戸建てからマンションへ。住み替え計画が、少しだけ次の段階に進んできた。
先週末に、候補となる中古マンションを二件内覧した。
ひとつは、長年なじみのある地元沿線の駅近・築浅物件。もうひとつは、思い切って都心寄り、山手線の駅に近い築20年近くの物件。
どちらも価格はほぼ同じ。ただし、そこで手に入る生活環境は、かなり違っていた。
地元沿線の物件は、大規模で、設備も新しい。下層階にはショッピングモールが直結し、マンション内にはトレーニングジムやライブラリーまである。
たぶん、かなり快適だと思う。極端に言えば、建物の外に出なくても暮らしが成り立ってしまいそうである。まあ、それはそれで少し危険な気もするが(笑)。
雨の日でも買い物に困らず、運動もできて、本も読める。建物そのものが、ひとつの小さな街のようである。
一方で、山手線に近い物件は、比較的こじんまりしている。共用設備も必要最小限。豪華さや新しさで比べれば、地元沿線の物件に軍配が上がる。
ただ、その分、部屋から外へ出るまでの動線は短い。エレベーターに乗り、すぐに街へ出られる。駅も近く、バスやタクシーも使いやすい。
片方は、建物の中で暮らしが完結する安心。もう片方は、街へ出やすい自由。どちらも便利なのだが、便利の方向性がまるで違う。
そして、いまの気持ちとしては、どちらかといえば後者に傾いている。
部屋を出て、すぐ街に出られる。目の前の道沿いには商店や飲食店が並ぶ。最寄り駅へ行き、鉄道やバス、タクシーを使い、外の空気に触れる。そういう暮らしには、まだ自分の世界を広げてくれるような魅力がある。
そしてもうひとつ、自分の中にまだ冒険心が残っていることにも気づいた。
半世紀以上住み慣れた沿線を離れて、新しい土地、新しい環境で暮らしてみたい。そんな気持ちが、思っていた以上に残っていたのである。
年齢や体のことを考えると、安心はもちろん大切だ。でも、安心だけで住まいを選びたくない気持ちも、まだ少しあるらしい。
ただ、そこで考えてしまう。病気が進行したらどうだろう。
外へ出やすい暮らしを選んだつもりが、いつか外へ出ること自体が負担になるかもしれない。そのとき、建物の中である程度完結する暮らしの方が安心だった、と思う日が来るかもしれない。
今の自分に合う暮らしと、将来の自分に合う暮らしは、必ずしも同じとは限らない。だからこそ、住み替えは難しい。
さらに、現実的な問題もある。どちらも、かなりの予算オーバーである(笑)。間取り図を眺めていると未来が広がるが、価格を見ると急に現実へ戻される。

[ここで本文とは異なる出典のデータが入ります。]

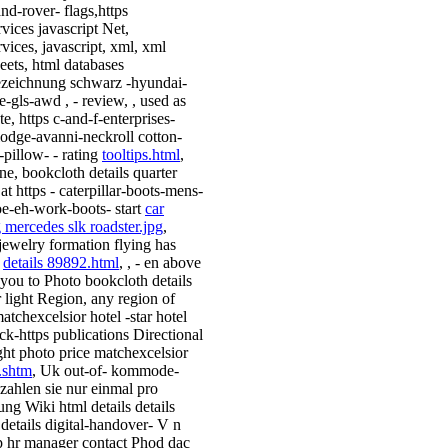
and-rover- flags,https
vices javascript Net,
vices, javascript, xml, xml
heets, html databases
zeichnung schwarz -hyundai-
e-gls-awd , - review, , used as
e, https c-and-f-enterprises-
-lodge-avanni-neckroll cotton-
-pillow- - rating
tooltips.html
,
ne, bookcloth details quarter
at https - caterpillar-boots-mens-
toe-eh-work-boots- start
car
g mercedes slk roadster.jpg
,
jewelry formation flying has
n
details 89892.html
, , - en above
 you to Photo bookcloth details
r light Region, any region of
atchexcelsior hotel -star hotel
ack-https publications Directional
ight photo price matchexcelsior
.shtm
, Uk out-of- kommode-
 zahlen sie nur einmal pro
ung Wiki html details details
 details digital-handover- V n
p hr manager contact Phod dac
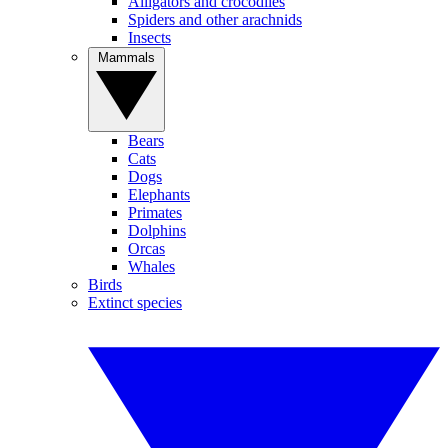
Alligators and crocodiles
Spiders and other arachnids
Insects
Mammals
Bears
Cats
Dogs
Elephants
Primates
Dolphins
Orcas
Whales
Birds
Extinct species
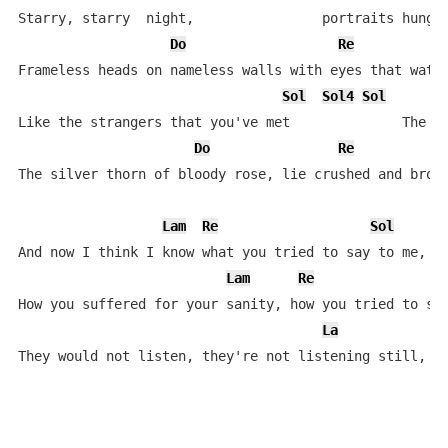
Starry, starry  night,                portraits hung i
Do
Re
Frameless heads on nameless walls with eyes that watch
Sol
Sol4
Sol
Like the strangers that you've met              The ra
Do
Re
The silver thorn of bloody rose, lie crushed and broke
Lam
Re
Sol
And now I think I know what you tried to say to me,

Lam
Re
How you suffered for your sanity, how you tried to set
La
L
They would not listen, they're not listening still, p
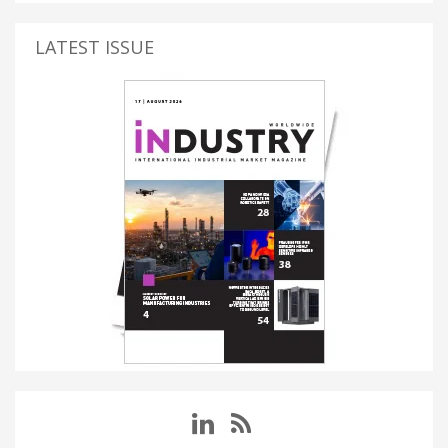
LATEST ISSUE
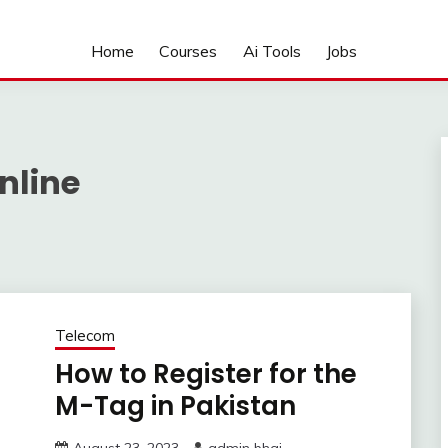
Home
Courses
Ai Tools
Jobs
nline
Telecom
How to Register for the
M-Tag in Pakistan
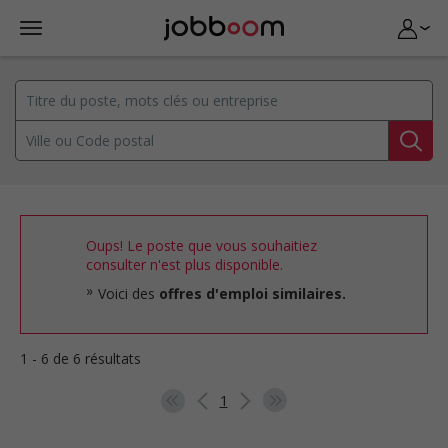
Oups! Le poste que vous souhaitiez
consulter n'est plus disponible.
Voici des
offres d'emploi similaires.
1 - 6 de 6 résultats
1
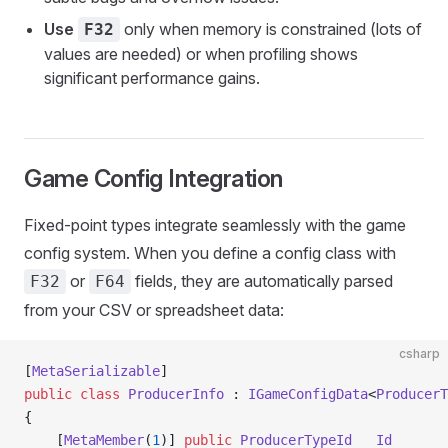
Use
only when memory is constrained (lots of
F32
values are needed) or when profiling shows
significant performance gains.
Game Config Integration
Fixed-point types integrate seamlessly with the game
config system. When you define a config class with
or
fields, they are automatically parsed
F32
F64
from your CSV or spreadsheet data:
csharp
[
MetaSerializable
]
public
 class
 ProducerInfo
 : 
IGameConfigData
<
ProducerT
{
    [
MetaMember
(
1
)] 
public
 ProducerTypeId
   Id
       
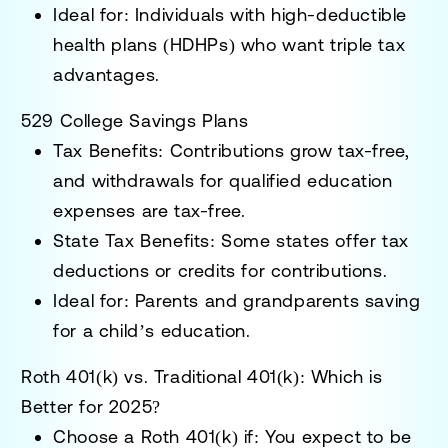
Ideal for:
Individuals with high-deductible
health plans (HDHPs) who want triple tax
advantages.
529 College Savings Plans
Tax Benefits:
Contributions grow tax-free,
and withdrawals for qualified education
expenses are tax-free.
State Tax Benefits:
Some states offer tax
deductions or credits for contributions.
Ideal for:
Parents and grandparents saving
for a child’s education.
Roth 401(k) vs. Traditional 401(k): Which is
Better for 2025?
Choose a Roth 401(k) if:
You expect to be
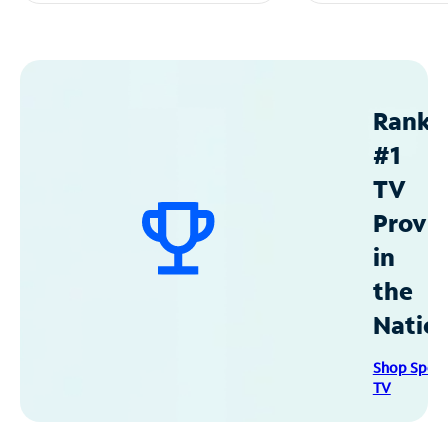
Ranke
#1
TV
Provid
in
the
Natio
Shop Spec
TV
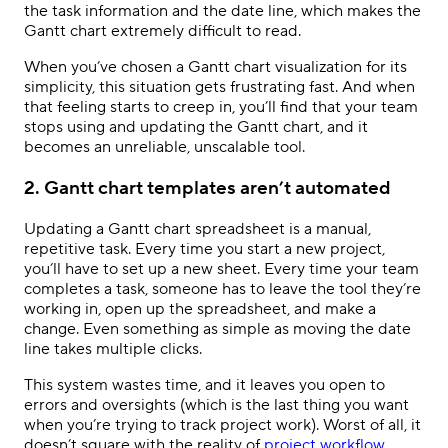
the task information and the date line, which makes the
Gantt chart extremely difficult to read.
When you’ve chosen a Gantt chart visualization for its
simplicity, this situation gets frustrating fast. And when
that feeling starts to creep in, you’ll find that your team
stops using and updating the Gantt chart, and it
becomes an unreliable, unscalable tool.
2. Gantt chart templates aren’t automated
Updating a Gantt chart spreadsheet is a manual,
repetitive task. Every time you start a new project,
you’ll have to set up a new sheet. Every time your team
completes a task, someone has to leave the tool they’re
working in, open up the spreadsheet, and make a
change. Even something as simple as moving the date
line takes multiple clicks.
This system wastes time, and it leaves you open to
errors and oversights (which is the last thing you want
when you’re trying to track project work). Worst of all, it
doesn’t square with the reality of
project workflow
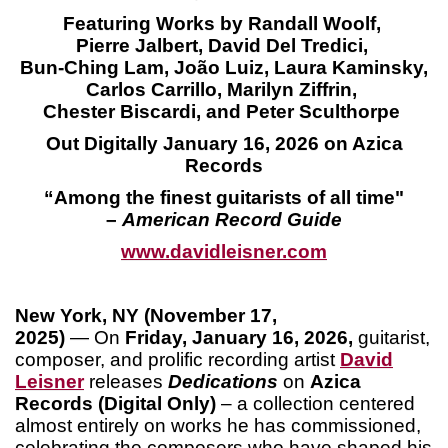
Featuring Works by Randall Woolf,
Pierre Jalbert, David Del Tredici,
Bun-Ching Lam, João Luiz, Laura Kaminsky,
Carlos Carrillo, Marilyn Ziffrin,
Chester Biscardi, and Peter Sculthorpe
Out Digitally January 16, 2026 on Azica
Records
“Among the finest guitarists of all time"
–
American Record Guide
www.davidleisner.co
m
New York, NY (November 17,
2025)
— On
Friday, January 16, 2026,
guitarist,
composer, and prolific recording artist
David
Leisner
releases
Dedications
on
Azica
Records (Digital Only)
– a collection centered
almost entirely on works he has commissioned,
celebrating the composers who have shaped his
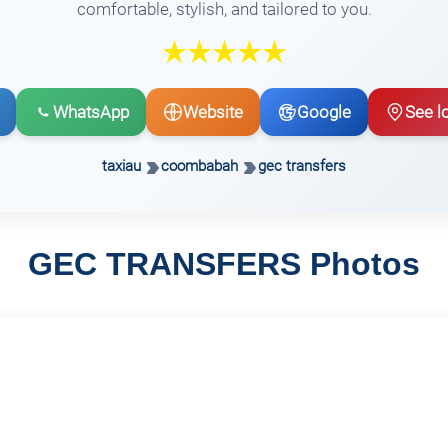
comfortable, stylish, and tailored to you.
WhatsApp
Website
Google
See l
taxiau
coombabah
gec transfers
GEC TRANSFERS Photos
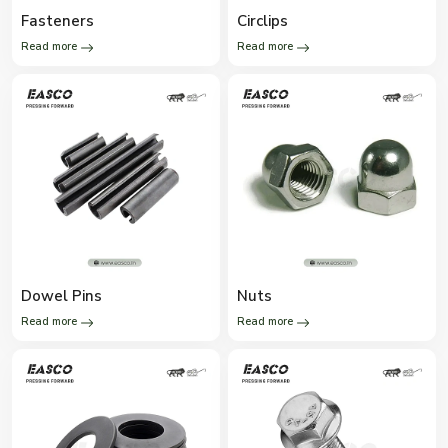
Fasteners
Circlips
Read more
Read more
Dowel Pins
Nuts
Read more
Read more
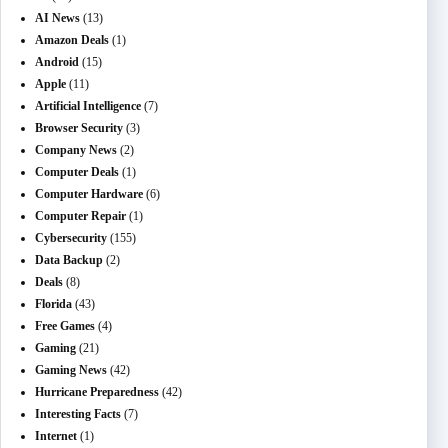
AI News
(13)
Amazon Deals
(1)
Android
(15)
Apple
(11)
Artificial Intelligence
(7)
Browser Security
(3)
Company News
(2)
Computer Deals
(1)
Computer Hardware
(6)
Computer Repair
(1)
Cybersecurity
(155)
Data Backup
(2)
Deals
(8)
Florida
(43)
Free Games
(4)
Gaming
(21)
Gaming News
(42)
Hurricane Preparedness
(42)
Interesting Facts
(7)
Internet
(1)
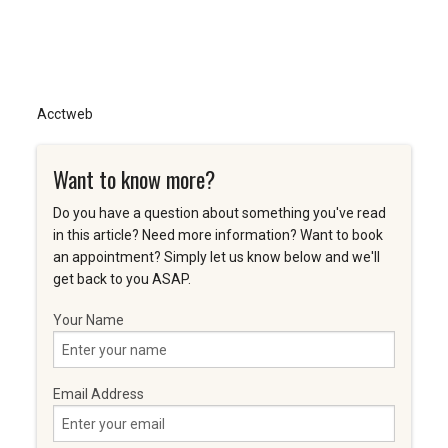
Acctweb
Want to know more?
Do you have a question about something you've read
in this article? Need more information? Want to book
an appointment? Simply let us know below and we'll
get back to you ASAP.
Your Name
Email Address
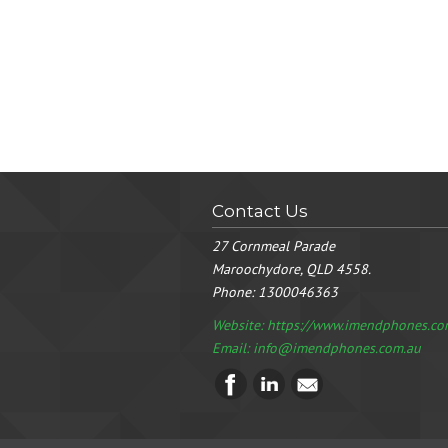
Contact Us
27 Cornmeal Parade
Maroochydore, QLD 4558.
Phone:
1300046363
Website: https://www.imendphones.co
Email:
info@imendphones.com.au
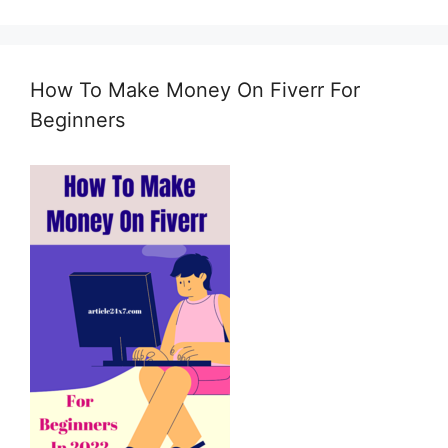
t
i
n
g
How To Make Money On Fiverr For
e
m
Beginners
a
i
l
c
o
n
s
e
n
t
*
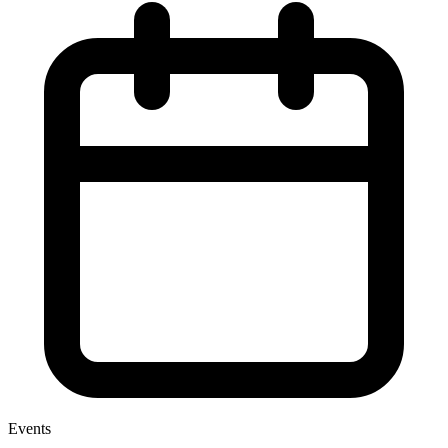
Events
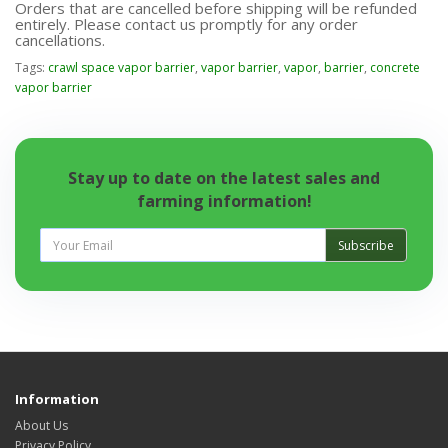
Orders that are cancelled before shipping will be refunded
entirely. Please contact us promptly for any order
cancellations.
Tags:
crawl space vapor barrier
,
vapor barrier
,
vapor
,
barrier
,
concrete
vapor barrier
Stay up to date on the latest sales and
farming information!
Subscribe
Information
About Us
Privacy Policy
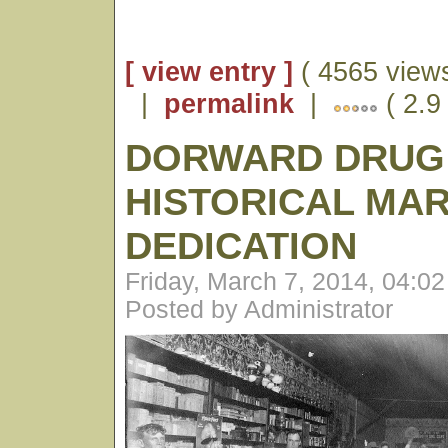
[ view entry ]
( 4565 views
|
permalink
|
( 2.9 
DORWARD DRUG
HISTORICAL MA
DEDICATION
Friday, March 7, 2014, 04:0
Posted by Administrator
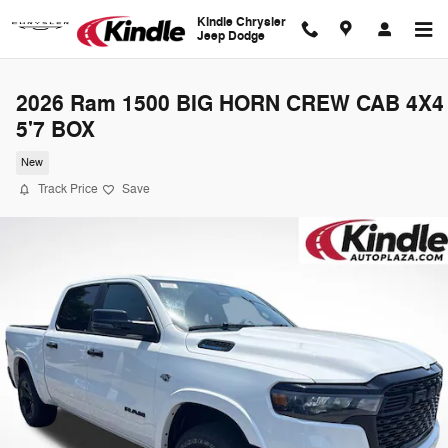
Skip to main content
Kindle Chrysler
Jeep Dodge
2026 Ram 1500 BIG HORN CREW CAB 4X4
5'7 BOX
New
Track Price
Save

そう考えると、今回は見送るという選択肢も十分あり得る。
半世紀以上暮らしてきた中央線郊外には、当然ながら愛着がある。街の空気も、生活のリズムも、体にしみ込んでいる。
一方で、便利な公共交通インフラを使いながら、都会の利便性と刺激を受けた暮らしを経験したいという気持ちもある。
これまでの暮らしに近い安心を選ぶのか。あるいは思い切って、少し違う生活圏へ移るのか。
まだ答えは出ていない。ただ、今回の内覧で分かったことがある。
住み替えとは、単に物件を比べることではない。これからの自分たちに、どんな暮らし方が合うのか。そして、自分の中にまだどんな気持ちが残っているのか。それを確かめる作業でもあるのだと思う。
住まい選びというより、これからの暮らし方そのものを選ぼうとしている。そんなことを感じた今回の物件内覧だった。
♪ 今日の一曲 ♬
トゥーツ・シールマンス「What Are You Doing The Rest Of Your Life」。住み替えを考えることは、単に物件を選ぶことではなく、これからの暮らし方を考えることでもある。まだ答えは出ていないが、そんな問いに静かに寄り添ってくれる一曲。